Pre-draft measurables
| Height | Weight | Arm length | Hand span | Wingspan | 40-yard dash | 10-yard split | 20-yard split | 20-yard shuttle | Three-cone drill | Vertical jump | Broad jump | Bench press |
| 6 ft 8 in (2.03 m) | 307 lb (139 kg) | 34+3⁄8 in (0.87 m) | 10 in (0.25 m) | 6 ft 11+1⁄4 in (2.11 m) | 5.13 s | 1.82 s | 2.96 s | 4.63 s | 7.47 s | 27.5 in (0.70 m) | 8 ft 7 in (2.62 m) | 25 reps |
All values from Pro Day

===Seattle Seahawks===
Forsythe was selected by the Seattle Seahawks in the sixth round, 208th overall, of the 2021 NFL draft. On May 14, 2021, Forsythe signed his four-year rookie contract with Seattle worth over $3.6 million and a signing bonus of $166,000.

===New York Giants===
On March 13, 2025, Forsythe signed with the New York Giants.

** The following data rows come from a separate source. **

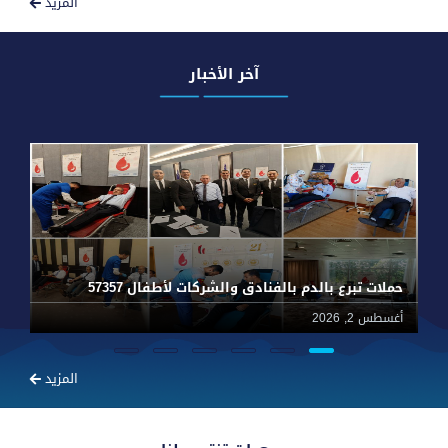
المزيد
آخر الأخبار
حملات تبرع بالدم بالفنادق والشركات لأطفال 57357
أغسطس 2, 2026
يون
المزيد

He was released on August 26 as part of final roster cuts.

===Las Vegas Raiders===
On August 27, 2025, Forsythe signed with the Las Vegas Raiders.

===Carolina Panthers===
On March 10, 2026, Forsythe signed a one-year contract with the Carolina Panthers.

==NFL career statistics==

Legend
| Bold | Career high |

===Regular season===

Year: Team; Games; Tackles; Interceptions; Fumbles
GP: GS; Cmb; Solo; Ast; Sck; TFL; Int; Yds; Avg; Lng; TD; PD; FF; Fum; FR; Yds; TD
2021: SEA; 10; 0; 0; 0; 0; 0.0; 0; 0; 0; 0.0; 0; 0; 0; 0; 0; 0; 0; 0
2022: SEA; 17; 1; 0; 0; 0; 0.0; 0; 0; 0; 0.0; 0; 0; 0; 0; 0; 0; 0; 0
2023: SEA; 17; 8; 0; 0; 0; 0.0; 0; 0; 0; 0.0; 0; 0; 0; 0; 0; 0; 0; 0
2024: SEA; 9; 5; 0; 0; 0; 0.0; 0; 0; 0; 0.0; 0; 0; 0; 0; 0; 0; 0; 0
2025: LV; 17; 13; 0; 0; 0; 0.0; 0; 0; 0; 0.0; 0; 0; 0; 0; 0; 1; 0; 0
Career: 70; 27; 0; 0; 0; 0.0; 0; 0; 0; 0.0; 0; 0; 0; 0; 0; 1; 0; 0

===Postseason===

Year: Team; Games; Tackles; Interceptions; Fumbles
GP: GS; Cmb; Solo; Ast; Sck; TFL; Int; Yds; Avg; Lng; TD; PD; FF; Fum; FR; Yds; TD
2022: SEA; 1; 0; 0; 0; 0; 0.0; 0; 0; 0; 0.0; 0; 0; 0; 0; 0; 0; 0; 0
Career: 1; 0; 0; 0; 0; 0.0; 0; 0; 0; 0.0; 0; 0; 0; 0; 0; 0; 0; 0

==Personal life==
Forsythe's father, Ray Forsythe, played college football at Kent State and UCF and professionally for the Cincinnati Bengals, Amsterdam Admirals, and Orlando Predators.